たとえば、新興国で貧困を解決するための事業活動を⾏う、⽇本でいえば、⼈⼝が減少している地域であえて消費者サービスをビジネスとして展開する、といった取り組みです。
こうした志向が「社会と経済の全体的な発展」という“新たな”局⾯をもたらすことにもつながると思われます。

ただし、その「社会的なニーズ」をとらえ、そこに⼀歩を踏み出し、事業として成⽴させていくためには、「その(社会的な)課題、“困っている”ことや“より良くあってほしい”ことを解決したいから」という使命感や価値観、「責任」の意識がより求められるのではないでしょうか。
CSVのアプローチは、これまで市場ではなかったところに市場を創っていくことを意味します。
これは魅⼒的であると同時に、挑戦と、忍耐と、⼀層の創造性が要求されるものです。
効率だけを考えれば、なかなか「割の合わない」事業かもしれません。そうした難易度の⾼い事業活動を推し進めるためには「利益」という結果と共に「社会性」という動機も必要です。

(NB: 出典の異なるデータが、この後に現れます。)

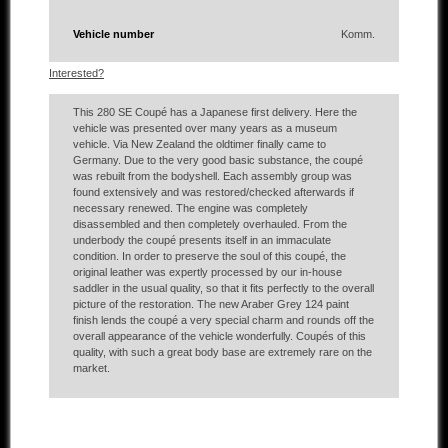
Vehicle number
Komm.
Interested?
This 280 SE Coupé has a Japanese first delivery. Here the
vehicle was presented over many years as a museum
vehicle. Via New Zealand the oldtimer finally came to
Germany. Due to the very good basic substance, the coupé
was rebuilt from the bodyshell. Each assembly group was
found extensively and was restored/checked afterwards if
necessary renewed. The engine was completely
disassembled and then completely overhauled. From the
underbody the coupé presents itself in an immaculate
condition. In order to preserve the soul of this coupé, the
original leather was expertly processed by our in-house
saddler in the usual quality, so that it fits perfectly to the overall
picture of the restoration. The new Araber Grey 124 paint
finish lends the coupé a very special charm and rounds off the
overall appearance of the vehicle wonderfully. Coupés of this
quality, with such a great body base are extremely rare on the
market.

M.ポーターがCSVの考え⽅を展開するにあたっては、企業と社会の関係についての考え⽅の変化が背景に挙げられていました。
⽇本の企業にとってのCSVやCSRを考える際には、そうした背景や前提がそのまま、⽇本での考え⽅や、私たちの⽇々の事業活動にあてはまるのかを、考慮しておく必要があります。
私たち、あるいは⽇本の組織は、(M.ポーターが前提としているように)⾃社の(短期的な)利益“だけ”をめざして事業活動を⾏ってきたのでしょうか。
グローバル化が進むにつれて、企業を、その所在する国との関係で語っていくことは、次第に意味を持たなくなってくることでしょう。しかし今のところ、企業の⽂化や価値観は、その所在する場所の⽂化や価値観の影響を受けているとみる⽅が適切です。

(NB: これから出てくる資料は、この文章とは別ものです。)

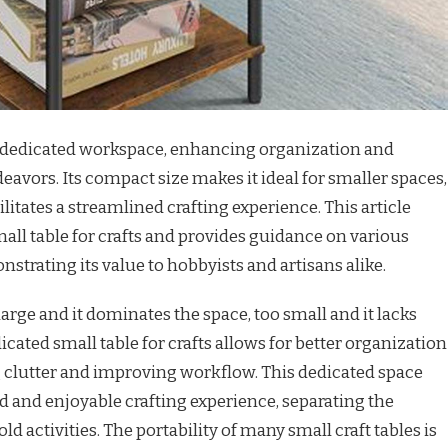
 a dedicated workspace, enhancing organization and
deavors. Its compact size makes it ideal for smaller spaces,
ilitates a streamlined crafting experience. This article
mall table for crafts and provides guidance on various
nstrating its value to hobbyists and artisans alike.
o large and it dominates the space, too small and it lacks
icated small table for crafts allows for better organization
g clutter and improving workflow. This dedicated space
d and enjoyable crafting experience, separating the
 activities. The portability of many small craft tables is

本連載の第1回で、「企業と社会」に関する“グローバルな”状況を若⼲ですが概観し、⽶国、欧州、そして⽇本のアプローチの仕⽅の違いに触れました。CSRという考え⽅についても同様で、⽶国のCSRはどちらかと⾔えば寄付や慈善活動、そして地域社会への貢献に主眼が置かれ、「結果としての利益をどう配分するか」の問題として扱われていると感じます。
これに対し欧州では、持続可能性や事業活動のあり⽅(プロセス)そのものの「責任」が問われているように思われます。その背景には、各々の歴史や、各々の社会の状況・⽂化・課題があります。

CSVの議論も、決して「どの国の企業」ということを特定したものではありませんし、多くのことを学び、考えさせられるアプローチです。ただし、そこでの前提や、対⽐されている「CSR」のとらえ⽅は、⽇本のそれとはやや異なっているように思われます。

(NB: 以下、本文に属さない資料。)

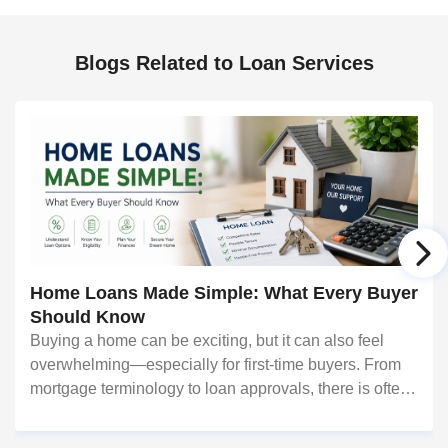
Blogs Related to Loan Services
Home Loans Made Simple: What Every Buyer
Should Know
Buying a home can be exciting, but it can also feel
overwhelming—especially for first-time buyers. From
mortgage terminology to loan approvals, there is often
a lot to learn. Fortunately, understanding a few key
concepts can make the process much eas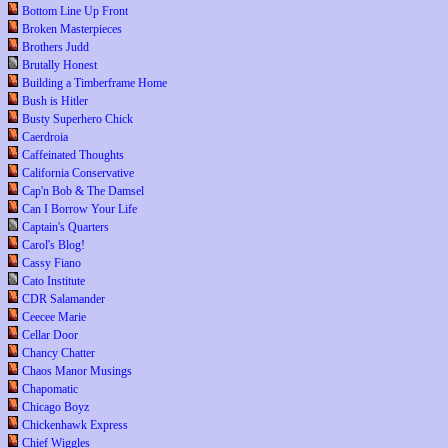
Bottom Line Up Front
Broken Masterpieces
Brothers Judd
Brutally Honest
Building a Timberframe Home
Bush is Hitler
Busty Superhero Chick
Caerdroia
Caffeinated Thoughts
California Conservative
Cap'n Bob & The Damsel
Can I Borrow Your Life
Captain's Quarters
Carol's Blog!
Cassy Fiano
Cato Institute
CDR Salamander
Ceecee Marie
Cellar Door
Chancy Chatter
Chaos Manor Musings
Chapomatic
Chicago Boyz
Chickenhawk Express
Chief Wiggles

⽇本でもCSRはさまざまな捉え⽅をされています。多くの企業が発⾏するようになった『CSR報告書』を拝⾒したり、実際にCSRのご担当者とお話をさせていただいたりすると、非常に多くの取り組みを、試⾏錯誤しながら、より良いものにしていこうと努⼒されていることが分かります。
そこにはたしかに「慈善的な活動」「本業に関連はあるけれども、本業そのものとはやや離れた活動」もあります。しかし、⽇本の多くの組織がCSRに取り組むにあたり、⼤切にされていることは、やはり、「本業を通じた社会貢献」という⾔葉に集約されるのではないでしょうか。この「本業を通じた社会貢献」という考え⽅は、「CSV(経済的な価値と社会的な価値を共に⽣み出す)」と、すでに通低しているように思います。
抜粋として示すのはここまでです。